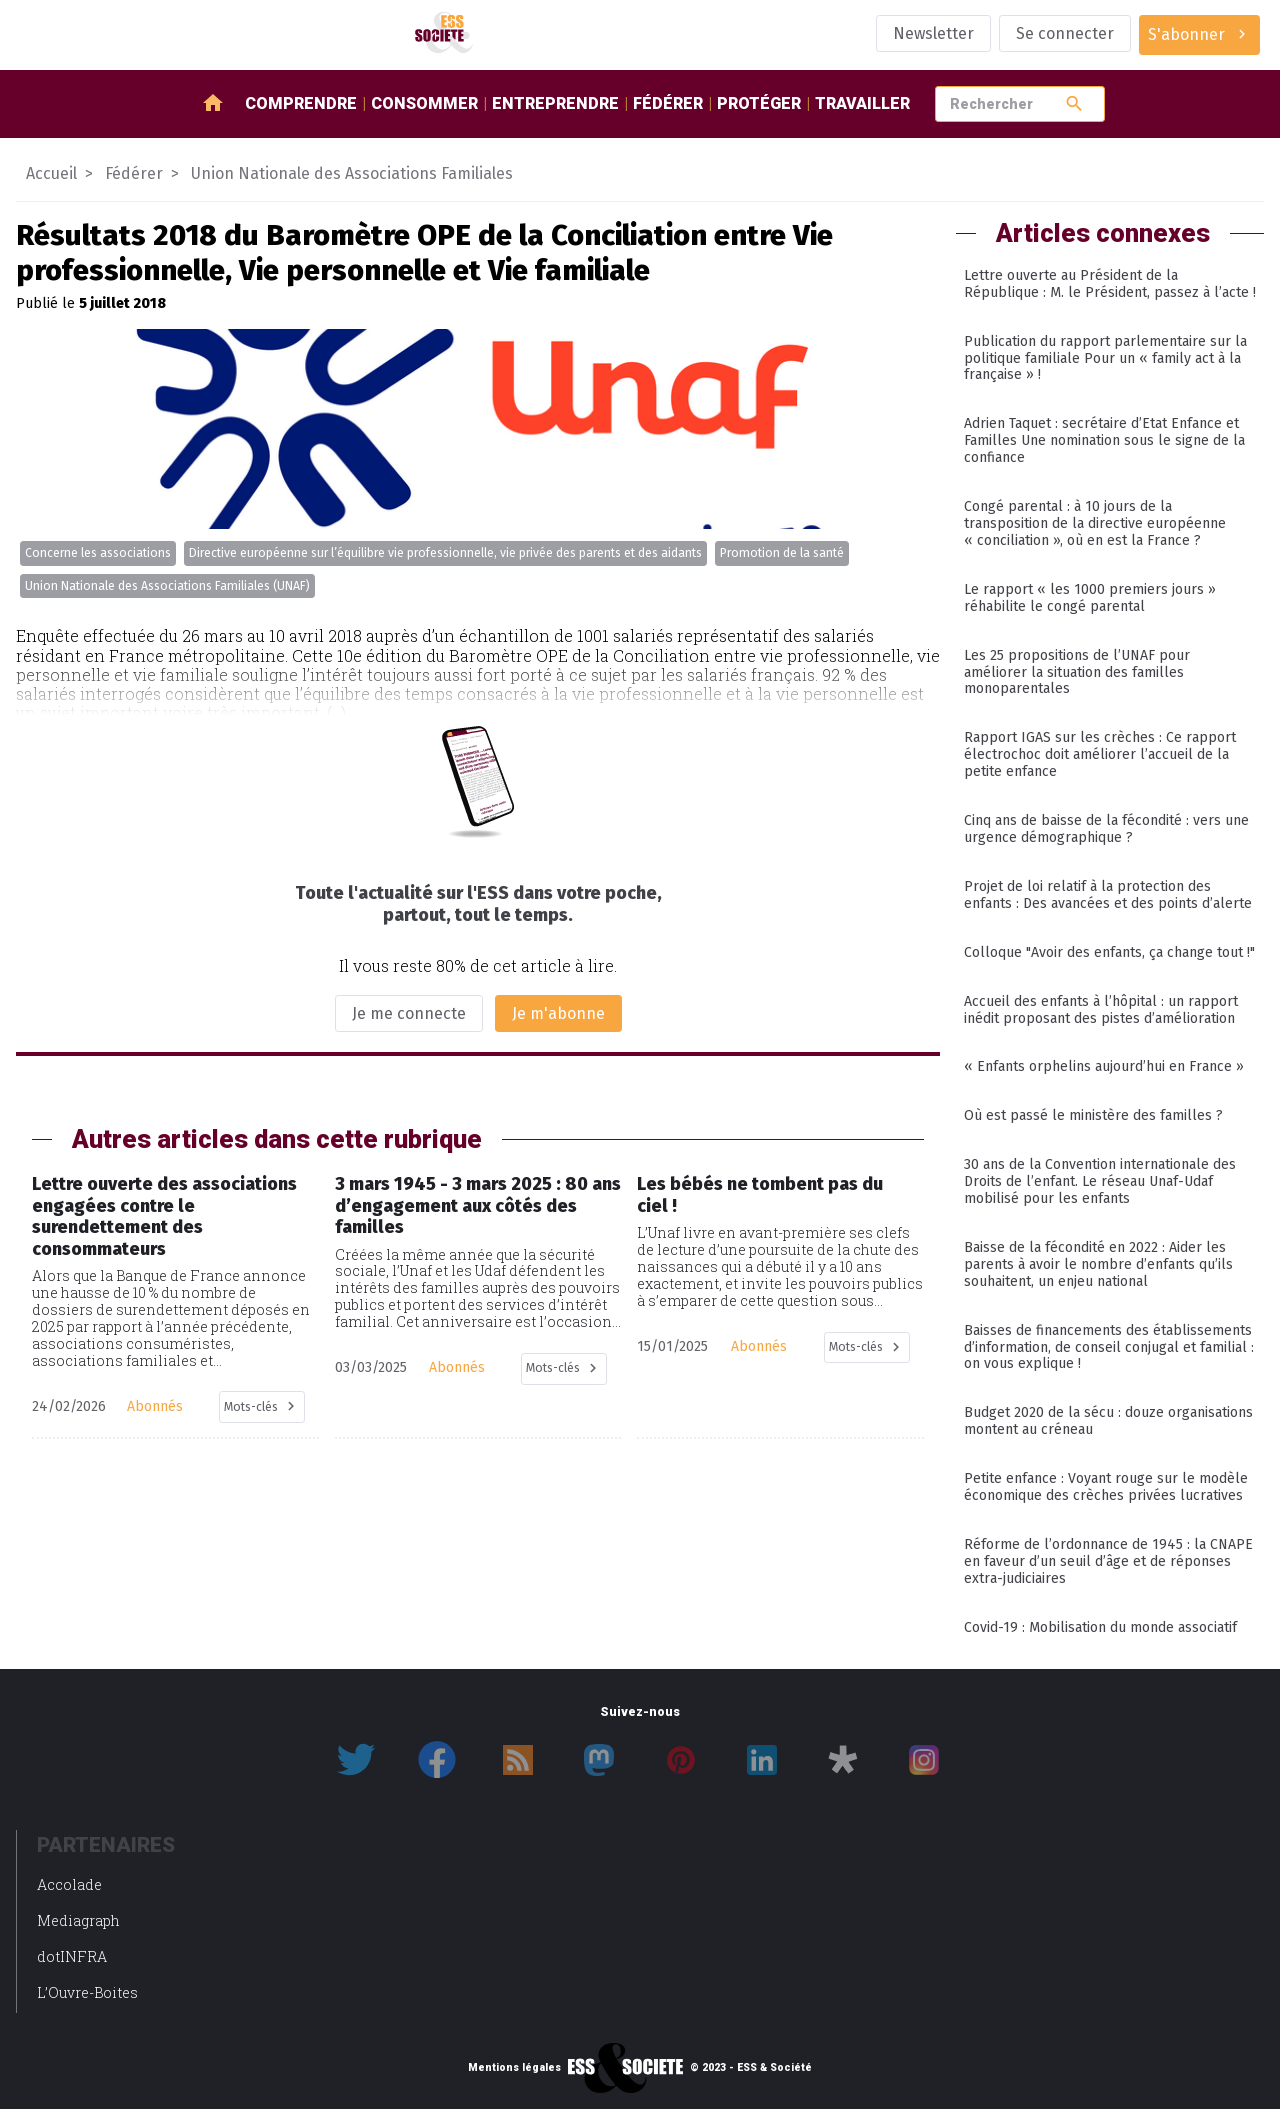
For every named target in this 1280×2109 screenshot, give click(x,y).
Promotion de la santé (782, 553)
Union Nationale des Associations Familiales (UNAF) (167, 586)
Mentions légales (514, 2068)
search (1074, 103)
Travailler (862, 103)
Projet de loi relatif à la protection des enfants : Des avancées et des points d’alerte (1108, 895)
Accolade (69, 1884)
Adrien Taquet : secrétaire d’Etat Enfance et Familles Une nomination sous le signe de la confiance (1104, 440)
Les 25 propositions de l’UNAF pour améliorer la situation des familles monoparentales (1077, 672)
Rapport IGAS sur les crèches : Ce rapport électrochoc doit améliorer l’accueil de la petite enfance (1100, 754)
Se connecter (1065, 33)
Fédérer (668, 103)
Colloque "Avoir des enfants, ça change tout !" (1109, 952)
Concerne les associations (98, 553)
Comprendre (301, 103)
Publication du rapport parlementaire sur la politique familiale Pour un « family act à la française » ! (1105, 358)
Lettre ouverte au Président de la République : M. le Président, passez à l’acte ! (1110, 284)
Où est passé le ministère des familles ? (1093, 1115)
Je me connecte (409, 1013)
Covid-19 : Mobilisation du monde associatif (1100, 1627)
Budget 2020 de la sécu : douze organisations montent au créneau (1108, 1421)
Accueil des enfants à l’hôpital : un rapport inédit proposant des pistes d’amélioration (1101, 1010)
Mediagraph (78, 1920)
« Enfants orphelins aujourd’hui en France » (1104, 1066)
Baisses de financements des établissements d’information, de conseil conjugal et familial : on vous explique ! (1109, 1347)
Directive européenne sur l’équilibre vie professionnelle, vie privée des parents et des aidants (445, 553)
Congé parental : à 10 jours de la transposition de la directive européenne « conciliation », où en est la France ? (1095, 523)
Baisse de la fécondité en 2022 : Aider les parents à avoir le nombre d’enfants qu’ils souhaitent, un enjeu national (1098, 1264)
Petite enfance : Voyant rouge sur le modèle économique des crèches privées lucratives (1106, 1487)
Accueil (51, 173)
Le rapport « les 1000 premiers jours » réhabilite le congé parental (1090, 598)
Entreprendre (555, 103)
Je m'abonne (558, 1013)
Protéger (759, 103)
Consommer (424, 103)
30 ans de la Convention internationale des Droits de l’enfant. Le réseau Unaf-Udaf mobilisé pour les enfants (1100, 1181)
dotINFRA (72, 1956)
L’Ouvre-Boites (87, 1992)
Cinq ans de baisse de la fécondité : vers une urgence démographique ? (1106, 829)
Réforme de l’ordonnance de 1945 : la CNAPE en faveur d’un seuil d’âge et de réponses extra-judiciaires (1108, 1561)
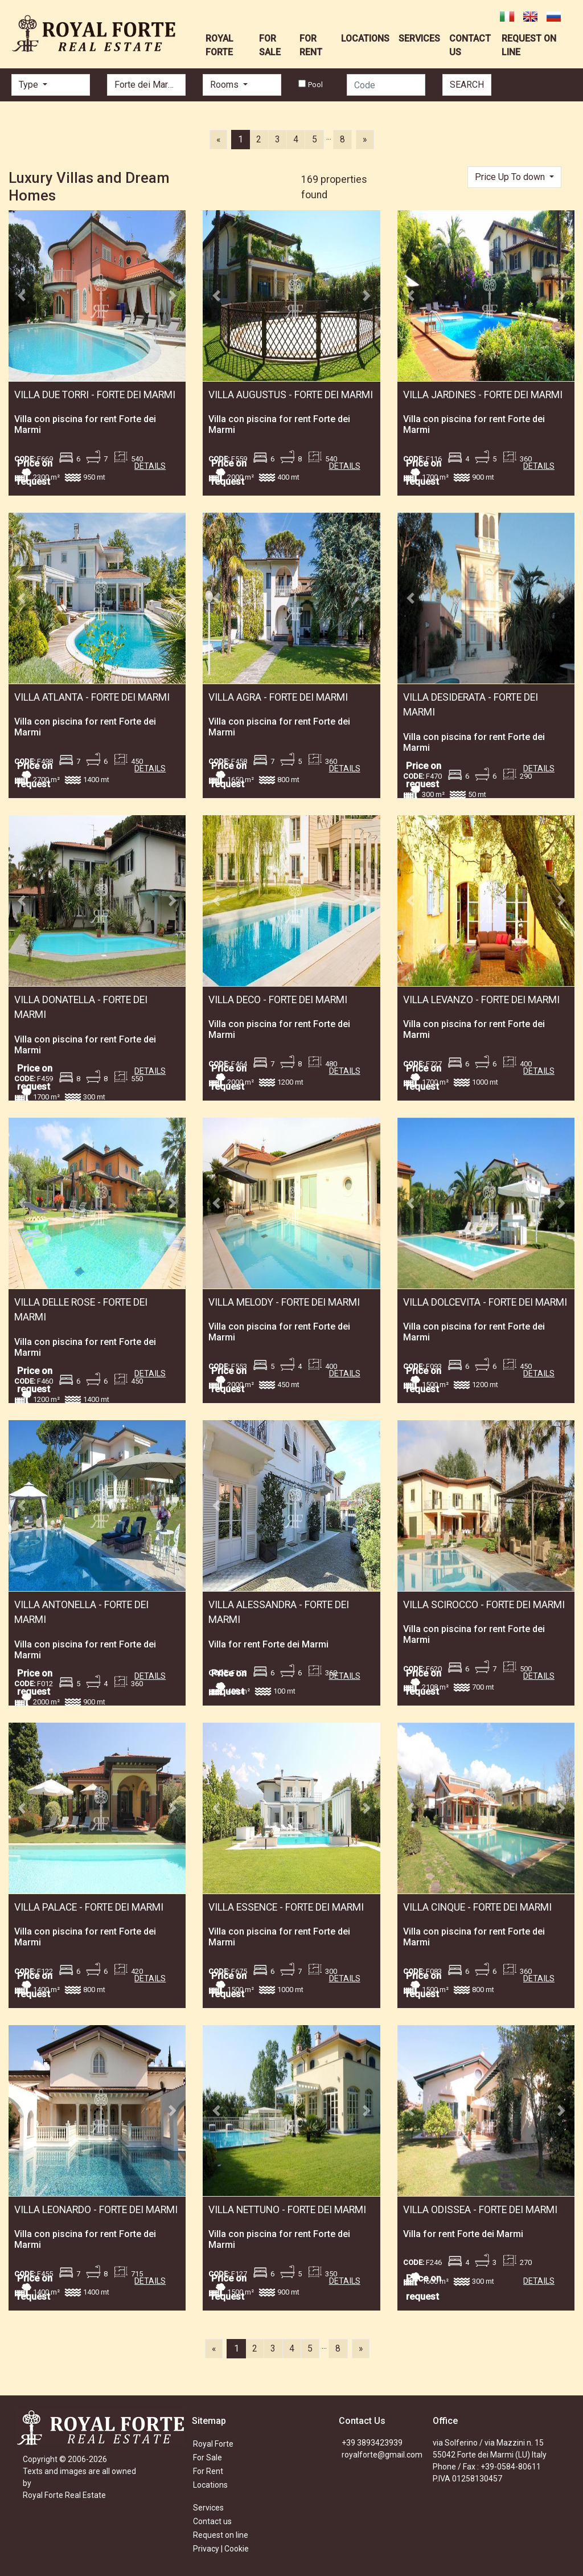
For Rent (208, 2471)
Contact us (212, 2521)
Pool (315, 84)
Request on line (220, 2535)
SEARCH (467, 84)
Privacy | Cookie (221, 2548)
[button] (22, 295)
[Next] (364, 139)
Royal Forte (213, 2443)
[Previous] (218, 139)
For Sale (207, 2457)
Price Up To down (511, 176)
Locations (210, 2484)
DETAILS (150, 466)
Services (208, 2507)
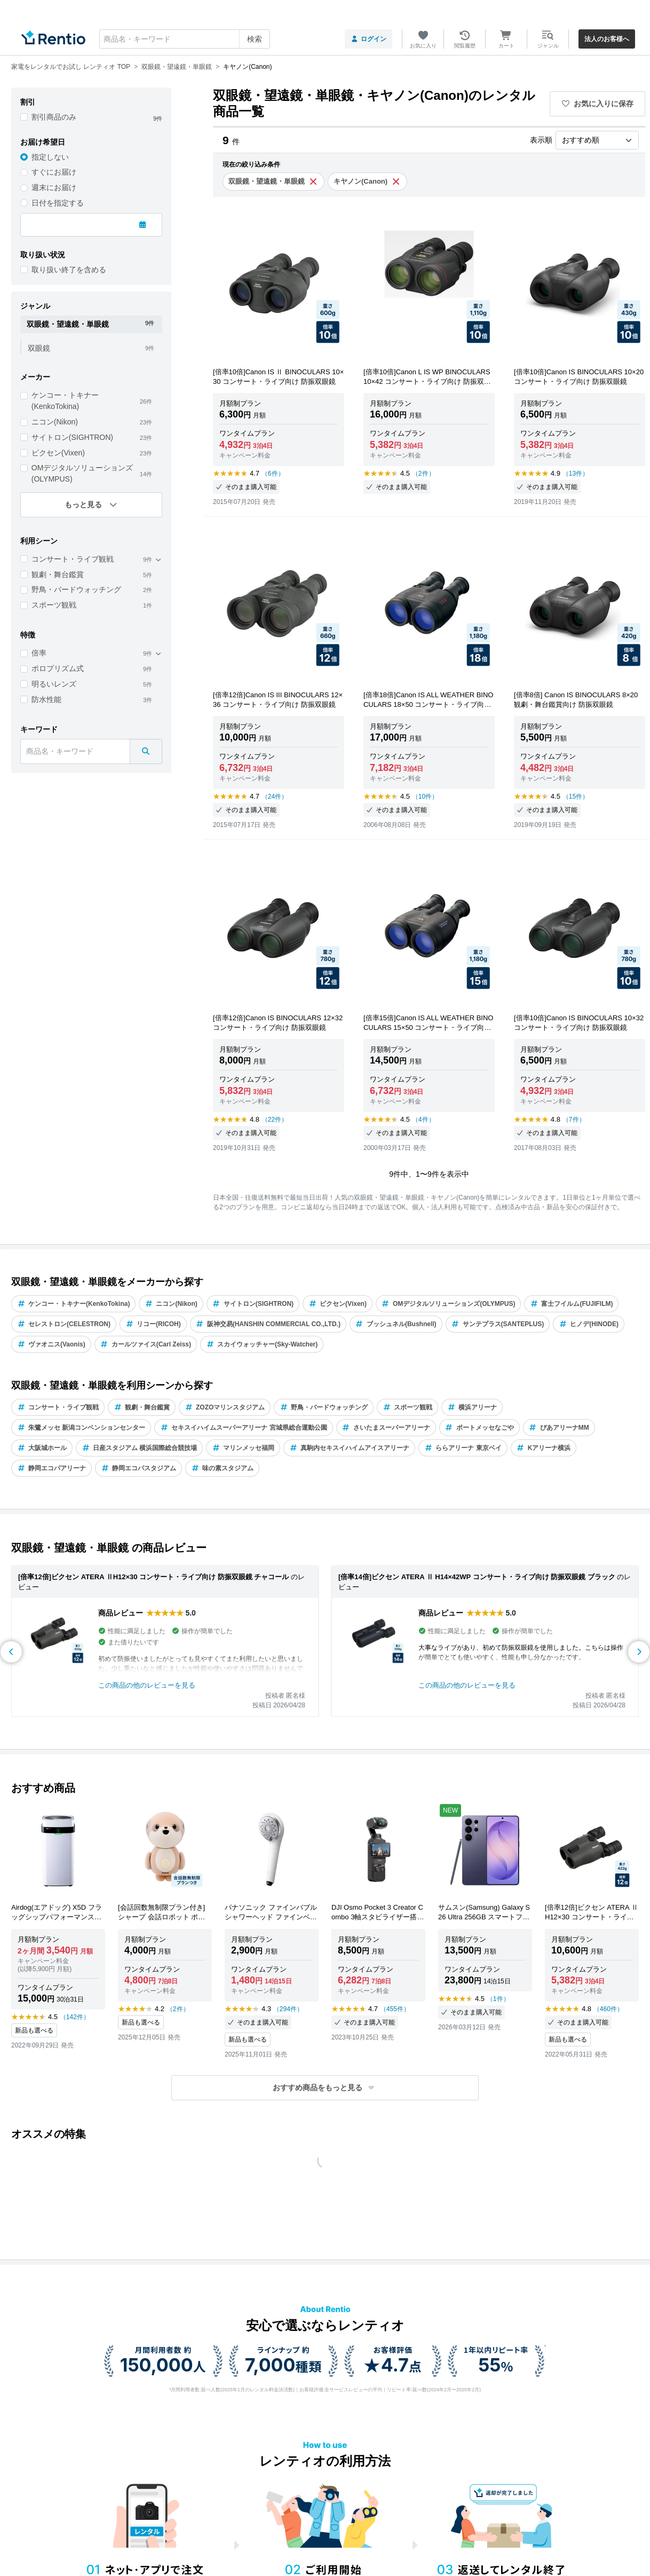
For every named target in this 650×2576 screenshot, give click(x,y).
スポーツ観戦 (53, 605)
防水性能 (46, 699)
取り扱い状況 (42, 254)
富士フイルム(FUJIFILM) (571, 1303)
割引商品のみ (53, 117)
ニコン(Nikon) (54, 421)
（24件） (274, 796)
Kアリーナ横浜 (544, 1448)
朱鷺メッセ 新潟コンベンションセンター (81, 1427)
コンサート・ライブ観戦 (72, 559)
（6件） (272, 473)
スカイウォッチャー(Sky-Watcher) (262, 1344)
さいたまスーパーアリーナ (386, 1427)
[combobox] (184, 39)
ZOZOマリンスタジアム (225, 1407)
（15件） (575, 796)
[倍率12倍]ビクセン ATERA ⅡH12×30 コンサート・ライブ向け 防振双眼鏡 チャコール (153, 1577)
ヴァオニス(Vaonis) (51, 1344)
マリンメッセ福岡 (243, 1448)
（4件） (423, 1119)
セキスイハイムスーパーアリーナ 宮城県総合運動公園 (243, 1427)
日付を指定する (57, 203)
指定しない (50, 157)
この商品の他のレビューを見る (146, 1685)
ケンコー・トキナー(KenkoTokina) (65, 401)
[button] (325, 2087)
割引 (27, 102)
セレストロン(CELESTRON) (63, 1324)
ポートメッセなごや (479, 1427)
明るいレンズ (53, 684)
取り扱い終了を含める (68, 269)
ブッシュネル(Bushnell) (396, 1324)
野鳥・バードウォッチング (76, 589)
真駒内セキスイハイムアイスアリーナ (349, 1448)
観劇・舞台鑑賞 (57, 574)
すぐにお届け (53, 172)
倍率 (38, 653)
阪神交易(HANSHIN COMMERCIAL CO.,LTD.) (268, 1324)
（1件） (498, 1999)
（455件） (395, 2009)
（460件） (608, 2009)
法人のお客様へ (606, 39)
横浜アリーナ (472, 1407)
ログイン (368, 39)
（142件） (75, 2017)
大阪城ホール (42, 1448)
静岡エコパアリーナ (51, 1468)
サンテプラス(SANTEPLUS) (497, 1324)
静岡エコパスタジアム (138, 1468)
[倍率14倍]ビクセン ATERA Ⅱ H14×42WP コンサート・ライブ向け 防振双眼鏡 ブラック (476, 1577)
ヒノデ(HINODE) (589, 1324)
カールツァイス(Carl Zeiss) (145, 1344)
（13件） (575, 473)
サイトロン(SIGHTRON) (72, 437)
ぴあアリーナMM (559, 1427)
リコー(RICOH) (153, 1324)
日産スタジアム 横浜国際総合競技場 (139, 1448)
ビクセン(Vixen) (58, 452)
* * * * * * *
*WHAT NEEDS TO BE DONE*.
Nothing but the lines from the one containing "ぴあアリーナMM (559, 1427)" through the end of the entries belongs in the answer; repeat them exactly.

*ANSWER SECTION*.
ぴあアリーナMM (559, 1427)
リコー(RICOH) (153, 1324)
日産スタジアム 横浜国際総合競技場 (139, 1448)
ビクセン(Vixen) (58, 452)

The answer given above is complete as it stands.